**TASK INSTRUCTIONS:** Please print every record below exactly as written, leaving out the pictures.

Collection entries
Segment Open

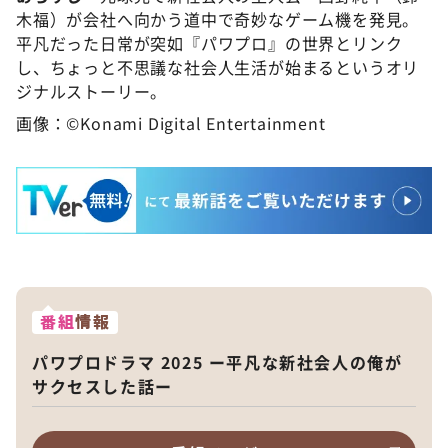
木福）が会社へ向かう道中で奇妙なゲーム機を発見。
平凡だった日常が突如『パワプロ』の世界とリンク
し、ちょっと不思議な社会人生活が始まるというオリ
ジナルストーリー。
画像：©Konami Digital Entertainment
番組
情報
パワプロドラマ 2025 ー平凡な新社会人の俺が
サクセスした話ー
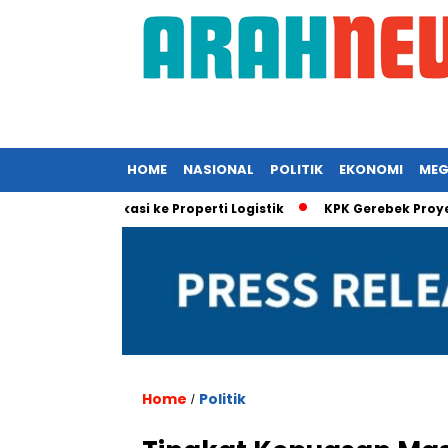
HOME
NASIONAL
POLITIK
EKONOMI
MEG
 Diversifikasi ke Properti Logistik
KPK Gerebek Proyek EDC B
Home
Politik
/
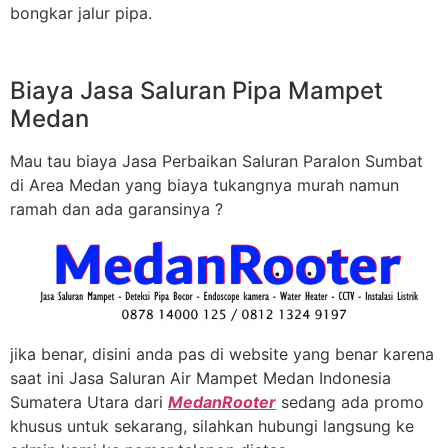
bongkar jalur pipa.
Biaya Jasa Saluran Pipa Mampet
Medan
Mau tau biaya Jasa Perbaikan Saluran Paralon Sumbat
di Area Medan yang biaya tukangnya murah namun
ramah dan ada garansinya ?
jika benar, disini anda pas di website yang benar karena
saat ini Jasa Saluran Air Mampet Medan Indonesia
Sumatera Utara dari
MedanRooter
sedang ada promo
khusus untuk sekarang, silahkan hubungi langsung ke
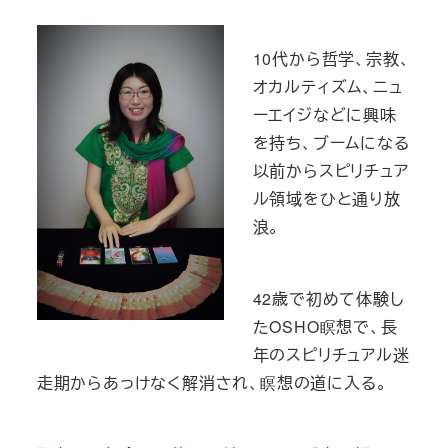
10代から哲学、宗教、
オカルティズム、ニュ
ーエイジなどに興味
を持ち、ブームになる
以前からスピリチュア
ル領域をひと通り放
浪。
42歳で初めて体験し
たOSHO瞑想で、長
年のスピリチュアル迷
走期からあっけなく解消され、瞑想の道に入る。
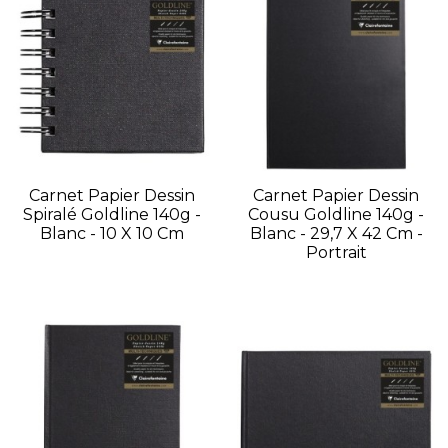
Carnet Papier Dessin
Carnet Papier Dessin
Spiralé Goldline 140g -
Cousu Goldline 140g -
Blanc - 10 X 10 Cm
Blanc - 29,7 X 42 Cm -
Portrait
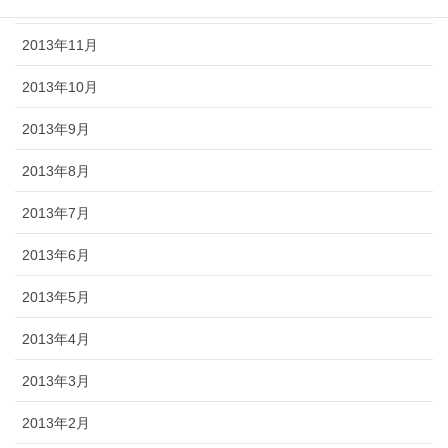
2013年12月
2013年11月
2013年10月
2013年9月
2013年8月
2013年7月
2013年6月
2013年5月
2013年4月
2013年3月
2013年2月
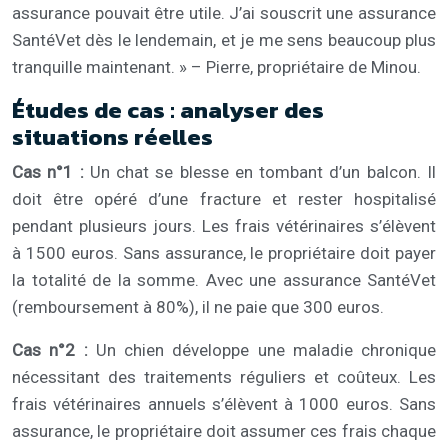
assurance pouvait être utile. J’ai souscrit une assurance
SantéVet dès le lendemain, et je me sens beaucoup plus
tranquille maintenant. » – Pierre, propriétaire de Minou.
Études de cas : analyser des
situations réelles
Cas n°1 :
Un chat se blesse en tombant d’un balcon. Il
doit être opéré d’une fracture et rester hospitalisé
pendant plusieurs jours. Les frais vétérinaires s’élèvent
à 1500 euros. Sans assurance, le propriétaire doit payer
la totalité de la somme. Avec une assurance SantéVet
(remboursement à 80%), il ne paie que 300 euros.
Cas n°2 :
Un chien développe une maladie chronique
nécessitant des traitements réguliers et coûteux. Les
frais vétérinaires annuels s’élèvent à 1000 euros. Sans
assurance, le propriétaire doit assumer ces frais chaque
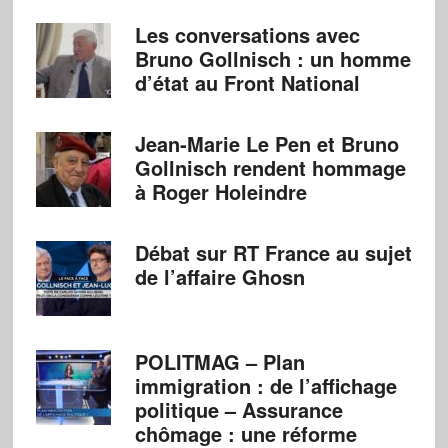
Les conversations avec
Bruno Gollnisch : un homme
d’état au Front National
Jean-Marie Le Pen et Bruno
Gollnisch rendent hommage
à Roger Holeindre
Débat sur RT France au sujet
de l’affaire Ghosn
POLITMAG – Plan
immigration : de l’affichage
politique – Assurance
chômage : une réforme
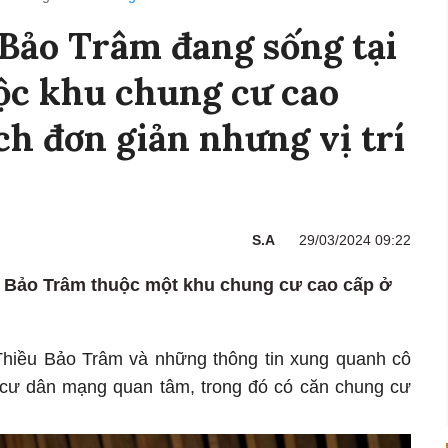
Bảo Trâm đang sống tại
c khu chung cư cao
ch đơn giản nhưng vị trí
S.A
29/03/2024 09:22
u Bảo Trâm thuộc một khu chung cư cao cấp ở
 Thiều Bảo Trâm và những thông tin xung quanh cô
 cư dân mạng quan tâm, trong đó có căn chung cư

Segment Closed

**ANSWER AREA:**
木福）が会社へ向かう道中で奇妙なゲーム機を発見。
平凡だった日常が突如『パワプロ』の世界とリンク
し、ちょっと不思議な社会人生活が始まるというオリ
ジナルストーリー。
画像：©Konami Digital Entertainment
番組
情報
パワプロドラマ 2025 ー平凡な新社会人の俺が
サクセスした話ー
HOME
NASIONAL
POLITIK
EKONOMI
MEG
 Diversifikasi ke Properti Logistik
KPK Gerebek Proyek EDC B
Home
Politik
/
bongkar jalur pipa.
Biaya Jasa Saluran Pipa Mampet
Medan
Mau tau biaya Jasa Perbaikan Saluran Paralon Sumbat
di Area Medan yang biaya tukangnya murah namun
ramah dan ada garansinya ?
jika benar, disini anda pas di website yang benar karena
saat ini Jasa Saluran Air Mampet Medan Indonesia
Sumatera Utara dari
MedanRooter
sedang ada promo
khusus untuk sekarang, silahkan hubungi langsung ke
10代から哲学、宗教、
オカルティズム、ニュ
ーエイジなどに興味
を持ち、ブームになる
以前からスピリチュア
ル領域をひと通り放
浪。
42歳で初めて体験し
たOSHO瞑想で、長
年のスピリチュアル迷
走期からあっけなく解消され、瞑想の道に入る。
Carnet Papier Dessin
Carnet Papier Dessin
Spiralé Goldline 140g -
Cousu Goldline 140g -
Blanc - 10 X 10 Cm
Blanc - 29,7 X 42 Cm -
Portrait
2013年12月
2013年11月
2013年10月
2013年9月
2013年8月
2013年7月
2013年6月
2013年5月
2013年4月
2013年3月
2013年2月
assurance pouvait être utile. J’ai souscrit une assurance
SantéVet dès le lendemain, et je me sens beaucoup plus
tranquille maintenant. » – Pierre, propriétaire de Minou.
Études de cas : analyser des
situations réelles
Cas n°1 :
Un chat se blesse en tombant d’un balcon. Il
doit être opéré d’une fracture et rester hospitalisé
pendant plusieurs jours. Les frais vétérinaires s’élèvent
à 1500 euros. Sans assurance, le propriétaire doit payer
la totalité de la somme. Avec une assurance SantéVet
(remboursement à 80%), il ne paie que 300 euros.
Cas n°2 :
Un chien développe une maladie chronique
nécessitant des traitements réguliers et coûteux. Les
frais vétérinaires annuels s’élèvent à 1000 euros. Sans
assurance, le propriétaire doit assumer ces frais chaque
Les conversations avec
Bruno Gollnisch : un homme
d’état au Front National
Jean-Marie Le Pen et Bruno
Gollnisch rendent hommage
à Roger Holeindre
Débat sur RT France au sujet
de l’affaire Ghosn
POLITMAG – Plan
immigration : de l’affichage
politique – Assurance
chômage : une réforme
Bảo Trâm đang sống tại
c khu chung cư cao
ch đơn giản nhưng vị trí
S.A
29/03/2024 09:22
u Bảo Trâm thuộc một khu chung cư cao cấp ở
 Thiều Bảo Trâm và những thông tin xung quanh cô
 cư dân mạng quan tâm, trong đó có căn chung cư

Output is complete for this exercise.